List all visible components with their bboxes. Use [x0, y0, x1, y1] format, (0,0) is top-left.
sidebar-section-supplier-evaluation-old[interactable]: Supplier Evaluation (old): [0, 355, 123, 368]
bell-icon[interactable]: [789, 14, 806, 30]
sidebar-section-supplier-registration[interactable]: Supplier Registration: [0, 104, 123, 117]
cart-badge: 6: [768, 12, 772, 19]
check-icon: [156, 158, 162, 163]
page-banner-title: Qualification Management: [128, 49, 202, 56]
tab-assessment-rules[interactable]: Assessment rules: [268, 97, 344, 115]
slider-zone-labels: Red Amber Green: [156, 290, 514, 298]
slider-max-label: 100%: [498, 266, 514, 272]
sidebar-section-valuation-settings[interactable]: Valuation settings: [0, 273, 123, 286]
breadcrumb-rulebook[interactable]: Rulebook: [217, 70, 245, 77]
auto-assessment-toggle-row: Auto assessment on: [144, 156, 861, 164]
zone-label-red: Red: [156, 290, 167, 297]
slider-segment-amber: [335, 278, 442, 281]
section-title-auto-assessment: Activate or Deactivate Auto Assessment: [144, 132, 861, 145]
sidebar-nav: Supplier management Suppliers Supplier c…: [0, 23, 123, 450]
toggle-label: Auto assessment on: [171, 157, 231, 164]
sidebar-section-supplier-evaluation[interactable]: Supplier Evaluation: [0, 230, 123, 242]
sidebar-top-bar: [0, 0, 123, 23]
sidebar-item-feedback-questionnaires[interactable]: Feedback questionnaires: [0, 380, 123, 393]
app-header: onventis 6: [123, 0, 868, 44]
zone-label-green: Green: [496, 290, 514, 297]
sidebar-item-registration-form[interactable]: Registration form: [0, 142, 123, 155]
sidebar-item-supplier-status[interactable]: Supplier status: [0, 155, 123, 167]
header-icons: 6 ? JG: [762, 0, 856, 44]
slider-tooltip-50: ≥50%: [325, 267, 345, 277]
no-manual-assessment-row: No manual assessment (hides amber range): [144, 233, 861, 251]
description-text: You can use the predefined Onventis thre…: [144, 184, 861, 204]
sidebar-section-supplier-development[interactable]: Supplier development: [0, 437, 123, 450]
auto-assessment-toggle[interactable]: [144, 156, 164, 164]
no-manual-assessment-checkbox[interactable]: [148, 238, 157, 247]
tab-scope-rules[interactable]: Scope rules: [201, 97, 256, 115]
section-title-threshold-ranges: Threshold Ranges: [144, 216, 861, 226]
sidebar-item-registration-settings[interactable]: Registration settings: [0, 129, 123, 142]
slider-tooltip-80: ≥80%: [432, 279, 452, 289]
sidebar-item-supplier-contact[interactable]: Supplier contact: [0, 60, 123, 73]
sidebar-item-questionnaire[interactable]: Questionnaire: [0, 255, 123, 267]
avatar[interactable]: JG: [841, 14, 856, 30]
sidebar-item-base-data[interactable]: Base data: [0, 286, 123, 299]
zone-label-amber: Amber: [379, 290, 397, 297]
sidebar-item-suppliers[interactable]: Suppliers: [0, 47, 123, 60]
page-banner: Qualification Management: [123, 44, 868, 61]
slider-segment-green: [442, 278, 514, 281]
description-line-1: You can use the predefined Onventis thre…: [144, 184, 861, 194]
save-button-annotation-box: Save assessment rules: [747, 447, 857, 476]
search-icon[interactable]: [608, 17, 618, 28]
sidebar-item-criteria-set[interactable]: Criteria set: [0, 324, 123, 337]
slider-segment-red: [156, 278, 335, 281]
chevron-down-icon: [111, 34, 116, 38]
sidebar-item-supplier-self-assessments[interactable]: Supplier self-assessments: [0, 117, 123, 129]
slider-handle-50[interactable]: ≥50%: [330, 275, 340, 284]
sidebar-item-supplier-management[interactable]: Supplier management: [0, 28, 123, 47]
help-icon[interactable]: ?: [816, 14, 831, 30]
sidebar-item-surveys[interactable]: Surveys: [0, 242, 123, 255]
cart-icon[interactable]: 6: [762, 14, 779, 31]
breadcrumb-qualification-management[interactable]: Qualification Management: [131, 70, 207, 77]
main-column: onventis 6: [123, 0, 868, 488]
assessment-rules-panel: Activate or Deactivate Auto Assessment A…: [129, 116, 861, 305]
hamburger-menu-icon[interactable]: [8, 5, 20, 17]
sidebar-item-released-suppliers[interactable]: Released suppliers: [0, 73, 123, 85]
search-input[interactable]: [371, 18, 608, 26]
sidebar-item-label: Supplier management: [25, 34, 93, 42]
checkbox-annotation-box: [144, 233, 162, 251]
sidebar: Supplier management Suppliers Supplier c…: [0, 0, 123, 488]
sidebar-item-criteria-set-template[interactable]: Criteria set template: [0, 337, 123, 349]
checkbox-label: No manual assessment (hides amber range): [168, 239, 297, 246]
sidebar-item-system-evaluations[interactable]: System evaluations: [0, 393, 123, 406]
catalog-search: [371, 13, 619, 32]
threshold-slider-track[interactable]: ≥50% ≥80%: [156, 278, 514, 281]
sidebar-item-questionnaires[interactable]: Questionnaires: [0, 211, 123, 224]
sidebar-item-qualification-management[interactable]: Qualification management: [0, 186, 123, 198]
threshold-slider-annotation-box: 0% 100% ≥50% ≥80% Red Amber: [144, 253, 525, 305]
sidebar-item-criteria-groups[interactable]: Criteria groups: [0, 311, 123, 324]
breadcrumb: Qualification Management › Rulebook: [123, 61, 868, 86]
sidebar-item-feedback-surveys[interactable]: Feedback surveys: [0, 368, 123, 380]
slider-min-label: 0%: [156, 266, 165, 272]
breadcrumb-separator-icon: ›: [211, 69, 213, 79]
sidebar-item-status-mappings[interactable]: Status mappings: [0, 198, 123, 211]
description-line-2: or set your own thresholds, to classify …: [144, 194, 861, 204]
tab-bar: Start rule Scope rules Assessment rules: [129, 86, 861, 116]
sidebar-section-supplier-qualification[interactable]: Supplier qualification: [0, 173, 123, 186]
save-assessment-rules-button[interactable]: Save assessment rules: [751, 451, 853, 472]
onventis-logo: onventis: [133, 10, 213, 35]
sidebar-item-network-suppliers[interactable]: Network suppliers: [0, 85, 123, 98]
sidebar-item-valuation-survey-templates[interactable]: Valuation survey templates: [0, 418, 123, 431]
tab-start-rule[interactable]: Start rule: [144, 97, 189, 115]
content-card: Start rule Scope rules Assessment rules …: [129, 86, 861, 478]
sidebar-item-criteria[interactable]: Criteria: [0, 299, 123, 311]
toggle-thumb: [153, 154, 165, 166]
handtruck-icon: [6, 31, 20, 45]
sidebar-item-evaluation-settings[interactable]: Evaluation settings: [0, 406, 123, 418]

◇ ◇ ◇ ◇

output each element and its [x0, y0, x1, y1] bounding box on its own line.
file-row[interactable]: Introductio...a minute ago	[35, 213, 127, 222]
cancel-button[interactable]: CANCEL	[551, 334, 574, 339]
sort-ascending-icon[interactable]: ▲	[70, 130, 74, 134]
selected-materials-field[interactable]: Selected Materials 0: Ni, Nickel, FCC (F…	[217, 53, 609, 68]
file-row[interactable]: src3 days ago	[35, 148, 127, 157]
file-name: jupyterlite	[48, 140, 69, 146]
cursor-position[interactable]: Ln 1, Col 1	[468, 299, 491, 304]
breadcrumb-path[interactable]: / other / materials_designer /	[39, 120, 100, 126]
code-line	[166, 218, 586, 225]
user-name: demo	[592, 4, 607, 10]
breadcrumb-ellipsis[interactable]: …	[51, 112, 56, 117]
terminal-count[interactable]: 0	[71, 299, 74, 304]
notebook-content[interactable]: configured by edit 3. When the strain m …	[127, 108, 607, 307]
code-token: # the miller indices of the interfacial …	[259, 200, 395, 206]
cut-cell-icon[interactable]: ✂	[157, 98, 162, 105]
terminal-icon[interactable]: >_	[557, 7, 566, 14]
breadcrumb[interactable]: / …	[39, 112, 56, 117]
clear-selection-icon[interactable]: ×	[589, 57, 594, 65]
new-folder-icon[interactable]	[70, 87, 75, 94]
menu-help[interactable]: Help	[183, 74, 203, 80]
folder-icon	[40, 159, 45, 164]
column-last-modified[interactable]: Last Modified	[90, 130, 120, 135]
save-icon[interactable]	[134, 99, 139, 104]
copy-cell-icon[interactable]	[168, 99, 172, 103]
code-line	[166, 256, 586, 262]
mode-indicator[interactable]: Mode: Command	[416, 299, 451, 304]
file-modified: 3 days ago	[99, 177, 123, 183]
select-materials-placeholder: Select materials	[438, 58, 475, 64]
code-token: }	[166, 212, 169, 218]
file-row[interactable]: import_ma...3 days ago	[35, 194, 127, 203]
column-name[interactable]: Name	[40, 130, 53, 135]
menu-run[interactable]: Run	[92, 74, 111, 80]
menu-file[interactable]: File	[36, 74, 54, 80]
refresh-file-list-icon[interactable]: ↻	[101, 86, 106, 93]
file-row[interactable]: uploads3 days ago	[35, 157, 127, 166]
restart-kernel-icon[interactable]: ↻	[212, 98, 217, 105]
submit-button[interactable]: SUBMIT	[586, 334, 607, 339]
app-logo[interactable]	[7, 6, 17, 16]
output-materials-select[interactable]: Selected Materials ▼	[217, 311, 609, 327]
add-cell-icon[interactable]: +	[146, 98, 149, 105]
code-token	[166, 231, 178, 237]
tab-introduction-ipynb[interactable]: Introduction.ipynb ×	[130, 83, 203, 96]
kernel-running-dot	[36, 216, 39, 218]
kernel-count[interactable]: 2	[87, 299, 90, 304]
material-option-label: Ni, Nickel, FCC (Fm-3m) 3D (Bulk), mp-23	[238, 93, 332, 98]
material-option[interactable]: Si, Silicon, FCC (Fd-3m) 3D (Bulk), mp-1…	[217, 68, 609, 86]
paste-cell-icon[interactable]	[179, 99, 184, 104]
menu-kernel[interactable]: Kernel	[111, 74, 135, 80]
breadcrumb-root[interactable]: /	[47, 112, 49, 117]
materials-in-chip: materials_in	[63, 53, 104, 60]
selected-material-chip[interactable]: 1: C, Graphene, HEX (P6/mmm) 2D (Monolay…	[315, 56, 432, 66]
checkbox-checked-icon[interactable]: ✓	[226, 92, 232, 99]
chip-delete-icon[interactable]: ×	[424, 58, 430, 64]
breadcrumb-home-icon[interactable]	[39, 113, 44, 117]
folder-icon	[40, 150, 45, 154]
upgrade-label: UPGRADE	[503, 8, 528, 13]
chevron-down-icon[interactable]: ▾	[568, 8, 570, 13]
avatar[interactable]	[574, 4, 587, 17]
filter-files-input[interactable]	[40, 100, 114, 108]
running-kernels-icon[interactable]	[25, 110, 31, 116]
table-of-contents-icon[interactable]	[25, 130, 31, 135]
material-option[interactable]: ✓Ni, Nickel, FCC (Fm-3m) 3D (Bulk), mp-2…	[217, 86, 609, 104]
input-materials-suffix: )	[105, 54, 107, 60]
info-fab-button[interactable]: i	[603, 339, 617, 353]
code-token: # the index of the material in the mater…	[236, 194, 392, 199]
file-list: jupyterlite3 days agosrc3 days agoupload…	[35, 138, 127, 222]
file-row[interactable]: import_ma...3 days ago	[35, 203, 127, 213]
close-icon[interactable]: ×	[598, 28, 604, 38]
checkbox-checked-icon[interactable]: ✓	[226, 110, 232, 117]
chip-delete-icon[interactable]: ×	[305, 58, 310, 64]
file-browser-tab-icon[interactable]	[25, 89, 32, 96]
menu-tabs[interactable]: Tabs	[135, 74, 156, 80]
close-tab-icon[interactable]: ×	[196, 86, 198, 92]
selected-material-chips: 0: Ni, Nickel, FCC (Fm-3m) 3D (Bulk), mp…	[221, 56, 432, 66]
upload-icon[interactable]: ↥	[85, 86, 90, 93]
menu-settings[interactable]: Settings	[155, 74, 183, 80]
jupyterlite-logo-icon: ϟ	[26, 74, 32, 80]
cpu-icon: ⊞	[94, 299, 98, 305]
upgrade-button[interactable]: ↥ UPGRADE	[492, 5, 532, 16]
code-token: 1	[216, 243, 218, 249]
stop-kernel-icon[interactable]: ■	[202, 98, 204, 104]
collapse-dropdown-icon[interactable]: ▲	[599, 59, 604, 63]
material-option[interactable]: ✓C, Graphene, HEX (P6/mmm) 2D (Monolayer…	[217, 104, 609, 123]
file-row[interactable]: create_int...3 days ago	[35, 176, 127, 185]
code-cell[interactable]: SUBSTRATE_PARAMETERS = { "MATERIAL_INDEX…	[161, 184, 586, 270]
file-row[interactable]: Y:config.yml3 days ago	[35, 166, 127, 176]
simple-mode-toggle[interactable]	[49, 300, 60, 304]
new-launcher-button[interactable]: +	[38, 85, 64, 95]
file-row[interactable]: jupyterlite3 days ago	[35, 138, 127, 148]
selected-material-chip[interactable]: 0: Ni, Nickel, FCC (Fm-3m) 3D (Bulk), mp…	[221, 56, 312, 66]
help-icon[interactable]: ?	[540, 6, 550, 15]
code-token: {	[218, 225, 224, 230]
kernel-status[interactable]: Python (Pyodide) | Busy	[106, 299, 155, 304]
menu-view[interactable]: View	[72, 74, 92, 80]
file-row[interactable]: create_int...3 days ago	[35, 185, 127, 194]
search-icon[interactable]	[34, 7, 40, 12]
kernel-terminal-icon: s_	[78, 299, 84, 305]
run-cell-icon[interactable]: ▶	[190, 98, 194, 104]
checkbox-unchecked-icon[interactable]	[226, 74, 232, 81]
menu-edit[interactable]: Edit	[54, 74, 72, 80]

◇ ◇ ◇ ◇

Instructions to follow>
All lines in the records above that contain "running" are to be reported.

Solution below>
kernel-running-dot	[36, 216, 39, 218]
running-kernels-icon[interactable]	[25, 110, 31, 116]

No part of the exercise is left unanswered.